MMR vaccination induces trained immunity via functional and metabolic reprogramming of γδ T cells

Abstract

The measles, mumps, and rubella (MMR) vaccine protects against all-cause mortality in children, but the immunological mechanisms mediating these effects are poorly known. We systematically investigated whether MMR can induce long-term functional changes in innate immune cells, a process termed trained immunity, that could at least partially mediate this heterologous protection. In a randomized, placebo-controlled trial, 39 healthy adults received either the MMR vaccine or a placebo. Using single-cell RNA-Seq, we found that MMR caused transcriptomic changes in CD14+ monocytes and NK cells, but most profoundly in γδ T cells. Monocyte function was not altered by MMR vaccination. In contrast, the function of γδ T cells was markedly enhanced by MMR vaccination, with higher production of TNF and IFN-γ, as well as upregulation of cellular metabolic pathways. In conclusion, we describe a trained immunity program characterized by modulation of γδ T cell function induced by MMR vaccination.

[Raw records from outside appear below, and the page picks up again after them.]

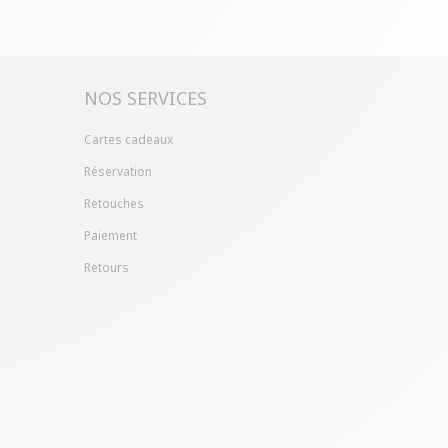
ille ?
Gagnez du temps en échangeant votre
asin avec le bon de livraison/retour disponible
pte client (rubrique "Mes commandes/détails").
NOS SERVICES
Cartes cadeaux
Réservation
Retouches
Paiement
Retours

Keywords: Cellular immune response; Immunology; Innate immunity.

Figure 1. Study setup, plasma proteomics analysis after MMR vaccination, and WBC counts.

(A) Setup of the present randomized, placebo-controlled trial of MMR vaccination. M/F, males/females. (B) Volcano plot of Olink targeted proteomics (n = 1,289 analyzed proteins in total) in plasma, after MMR vaccination (n = 16). (C–F) Volcano plots of subcategories of the plasma proteome measured by Olink. In the volcano plots for the subpanels, the full panel is depicted in light gray as the background. The side plots in panels B–F show the relative expression values (NPX) of selected proteins in each (sub)panel. (G) Total and differentiated WBC counts, before and after vaccination in placebo- and MMR-vaccinated groups. An unadjusted P value of less than 0.05 is the cutoff for the volcano plots. P values for this figure were calculated using the Wilcoxon signed-rank test. T1, baseline; T2, one month after treatment.

Figure 2. Single-cell analysis of PBMCs following MMR vaccination.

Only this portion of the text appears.